Debt & Financing9 | 16.4%
Debt & Financing - Risk 1
Real estate investments are relatively illiquid and may limit our flexibility.
Equity real estate investments are relatively illiquid, which may tend to limit our ability to react promptly to changes in economic or other market conditions. Our ability to dispose of assets in the future will depend on prevailing economic and market conditions. Our inability to sell our properties on favorable terms or at all could have an adverse effect on our sources of working capital and our ability to satisfy our debt obligations. In addition, real estate can at times be difficult to sell quickly at prices we find acceptable. The Internal Revenue Code of 1986, as amended (the "Code"), also imposes restrictions on REITs, which are not applicable to other types of real estate companies, on the disposal of properties. Furthermore, we will be subject to U.S. federal income tax at the highest regular corporate rate, which is currently 21%, on certain built-in gains recognized in connection with a taxable disposition of any asset we acquire from a C corporation in a transaction in which our basis in such asset is determined by reference to the basis of the asset in the hands of the C corporation for a period of up to five years following the acquisition of such asset, which may make an otherwise attractive disposition opportunity less attractive or even impractical. These potential difficulties in selling real estate in our markets may limit our ability to change or reduce the office buildings in our portfolio promptly in response to changes in economic or other conditions.
Debt & Financing - Risk 2
Contractual commitments with existing real estate related funds may limit our ability to acquire properties, issue loans or invest in preferred equity directly in the near term.

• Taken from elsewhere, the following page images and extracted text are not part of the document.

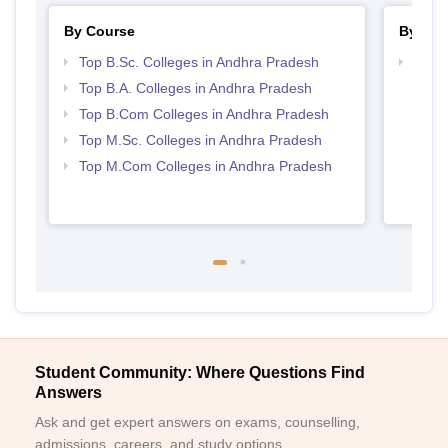
By Course
By Str
Top B.Sc. Colleges in Andhra Pradesh
Top 
Prad
Top B.A. Colleges in Andhra Pradesh
Top B.Com Colleges in Andhra Pradesh
Top M.Sc. Colleges in Andhra Pradesh
Top M.Com Colleges in Andhra Pradesh
Student Community: Where Questions Find
Answers
Ask and get expert answers on exams, counselling,
admissions, careers, and study options.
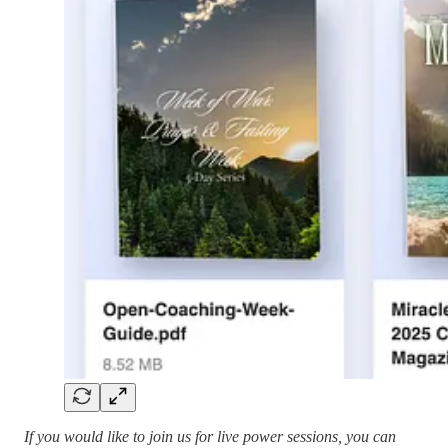
If you would like to join us for live power sessions, you can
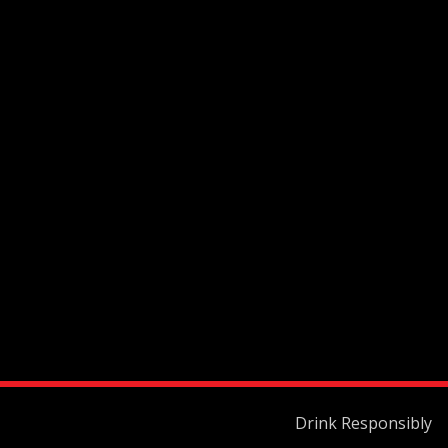
Drink Responsibly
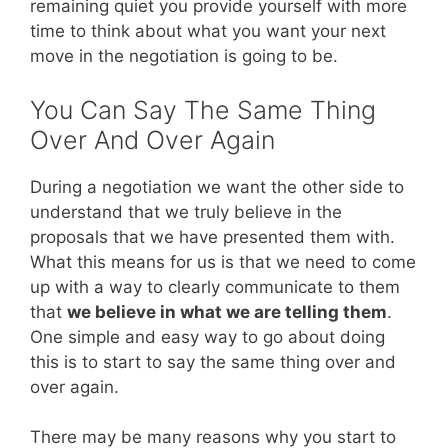
remaining quiet you provide yourself with more
time to think about what you want your next
move in the negotiation is going to be.
You Can Say The Same Thing
Over And Over Again
During a negotiation we want the other side to
understand that we truly believe in the
proposals that we have presented them with.
What this means for us is that we need to come
up with a way to clearly communicate to them
that
we believe in what we are telling them
.
One simple and easy way to go about doing
this is to start to say the same thing over and
over again.
There may be many reasons why you start to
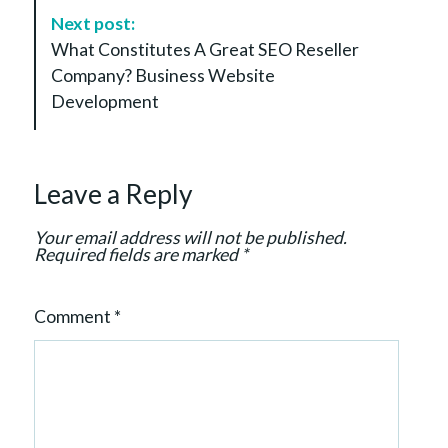
N
Next post:
a
What Constitutes A Great SEO Reseller
v
Company? Business Website
i
Development
g
a
t
Leave a Reply
i
o
Your email address will not be published.
n
Required fields are marked
*
Comment
*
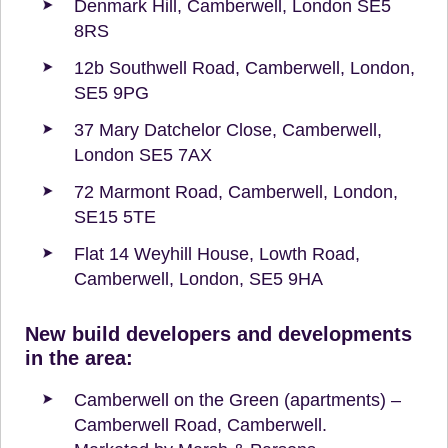
Denmark Hill, Camberwell, London SE5
8RS
12b Southwell Road, Camberwell, London,
SE5 9PG
37 Mary Datchelor Close, Camberwell,
London SE5 7AX
72 Marmont Road, Camberwell, London,
SE15 5TE
Flat 14 Weyhill House, Lowth Road,
Camberwell, London, SE5 9HA
New build developers and developments
in the area:
Camberwell on the Green (apartments) –
Camberwell Road, Camberwell.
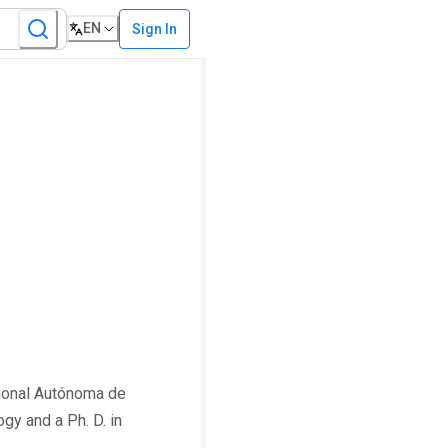
EN
Sign In
cional Autónoma de
gy and a Ph. D. in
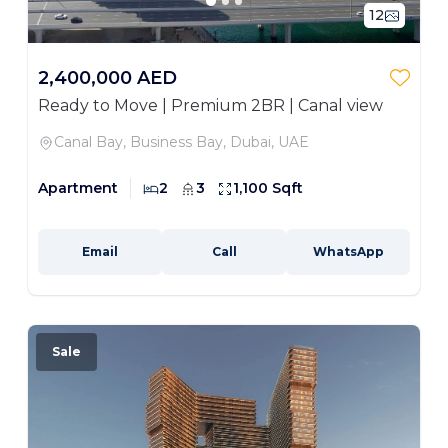
12
2,400,000 AED
Ready to Move | Premium 2BR | Canal view
Canal Bay, Business Bay, Dubai, UAE
Apartment
2
3
1,100 Sqft
Email
Call
WhatsApp
Sale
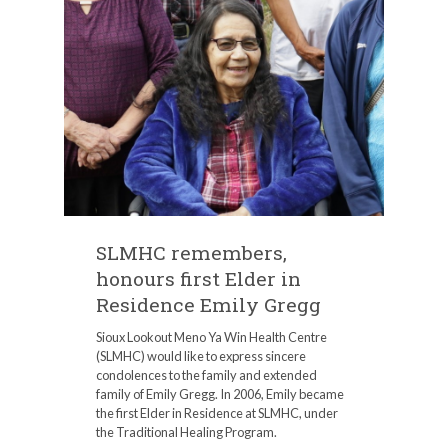
SLMHC remembers,
honours first Elder in
Residence Emily Gregg
Sioux Lookout Meno Ya Win Health Centre
(SLMHC) would like to express sincere
condolences to the family and extended
family of Emily Gregg. In 2006, Emily became
the first Elder in Residence at SLMHC, under
the Traditional Healing Program.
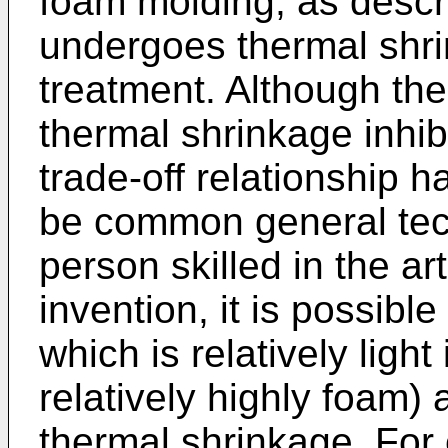
foam molding, as descr
undergoes thermal shri
treatment. Although the
thermal shrinkage inhib
trade-off relationship 
be common general tec
person skilled in the ar
invention, it is possibl
which is relatively light
relatively highly foam)
thermal shrinkage. For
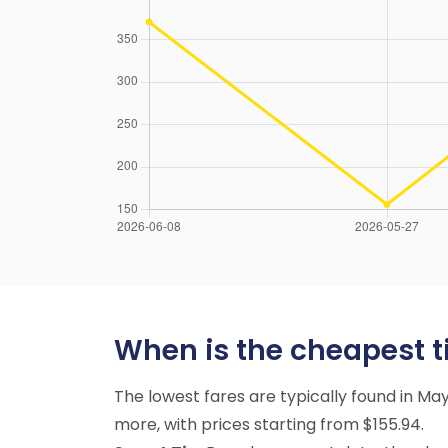
When is the cheapest ti
The lowest fares are typically found in 
more, with prices starting from $155.94.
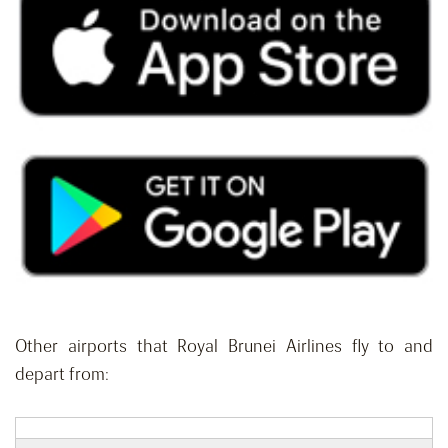
Other airports that Royal Brunei Airlines fly to and
depart from:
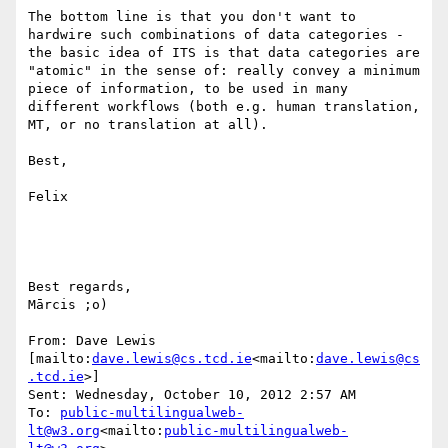
The bottom line is that you don't want to 
hardwire such combinations of data categories - 
the basic idea of ITS is that data categories are 
"atomic" in the sense of: really convey a minimum 
piece of information, to be used in many 
different workflows (both e.g. human translation, 
MT, or no translation at all).

Best,

Felix

Best regards,

Mārcis ;o)

From: Dave Lewis 
[mailto:
dave.lewis@cs.tcd.ie
<mailto:
dave.lewis@cs
.tcd.ie
>]

Sent: Wednesday, October 10, 2012 2:57 AM

To: 
public-multilingualweb-
lt@w3.org
<mailto:
public-multilingualweb-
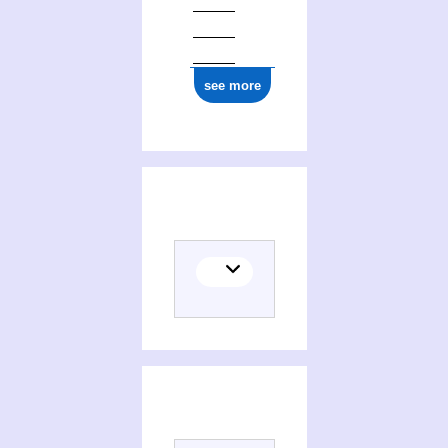
see more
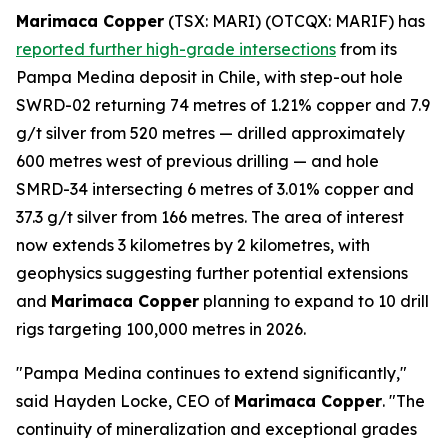
Marimaca Copper
(TSX: MARI) (OTCQX: MARIF) has
reported further high-grade intersections
from its
Pampa Medina deposit in Chile, with step-out hole
SWRD-02 returning 74 metres of 1.21% copper and 7.9
g/t silver from 520 metres — drilled approximately
600 metres west of previous drilling — and hole
SMRD-34 intersecting 6 metres of 3.01% copper and
37.3 g/t silver from 166 metres. The area of interest
now extends 3 kilometres by 2 kilometres, with
geophysics suggesting further potential extensions
and
Marimaca Copper
planning to expand to 10 drill
rigs targeting 100,000 metres in 2026.
"Pampa Medina continues to extend significantly,"
said Hayden Locke, CEO of
Marimaca Copper
. "The
continuity of mineralization and exceptional grades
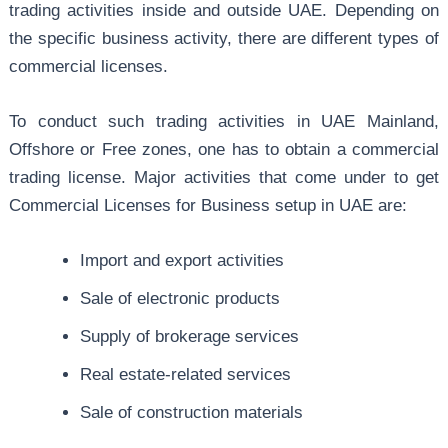
trading activities inside and outside UAE. Depending on
the specific business activity, there are different types of
commercial licenses.
To conduct such trading activities in UAE Mainland,
Offshore or Free zones, one has to obtain a commercial
trading license. Major activities that come under to get
Commercial Licenses for Business setup in UAE are:
Import and export activities
Sale of electronic products
Supply of brokerage services
Real estate-related services
Sale of construction materials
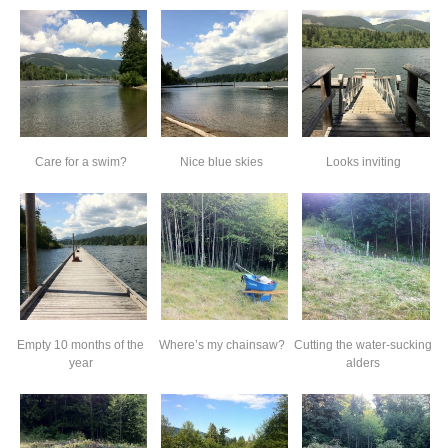
Care for a swim?
Nice blue skies
Looks inviting
Empty 10 months of the
Where’s my chainsaw?
Cutting the water-sucking
year
alders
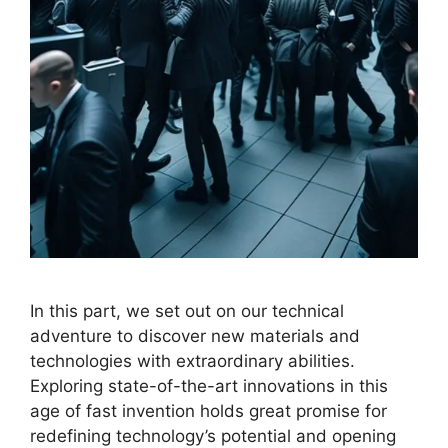
In this part, we set out on our technical
adventure to discover new materials and
technologies with extraordinary abilities.
Exploring state-of-the-art innovations in this
age of fast invention holds great promise for
redefining technology’s potential and opening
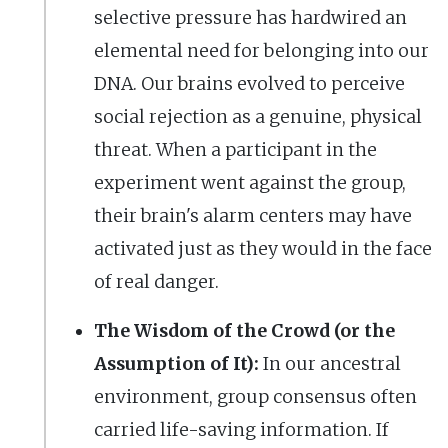
selective pressure has hardwired an
elemental need for belonging into our
DNA. Our brains evolved to perceive
social rejection as a genuine, physical
threat. When a participant in the
experiment went against the group,
their brain's alarm centers may have
activated just as they would in the face
of real danger.
The Wisdom of the Crowd (or the
Assumption of It):
In our ancestral
environment, group consensus often
carried life-saving information. If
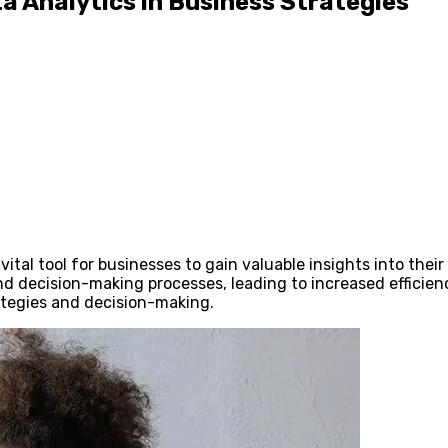
a Analytics in Business Strategies
ital tool for businesses to gain valuable insights into thei
nd decision-making processes, leading to increased efficienc
rategies and decision-making.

Because of the limited exclusivity requirements of our real estate related funds, whether existing or in formation, we may be required to acquire real estate assets and/or real estate related equity investments, or issue loans, or invest in preferred equity, partially through these funds that we otherwise would have acquired or issued solely through our Operating Partnership, which may prevent our Operating Partnership from acquiring real estate assets and/or real estate related equity investments, or issuing loans, or investing in preferred equity and adversely affect our growth prospects. In connection with certain assets that we co-invest in with our real estate related funds, specifically those where such funds own a majority of the joint venture it is expected that such funds will have the authority, subject to our consent in limited circumstances, to make most of the decisions in connection with such asset. Such authority in connection with a co-investment could subject us to the applicable risks described above.
Debt & Financing - Risk 3
Capital and credit market conditions may adversely affect our access to various sources of capital or financing and/or the cost of capital, which could impact our business activities, dividends, earnings and common stock price, among other things.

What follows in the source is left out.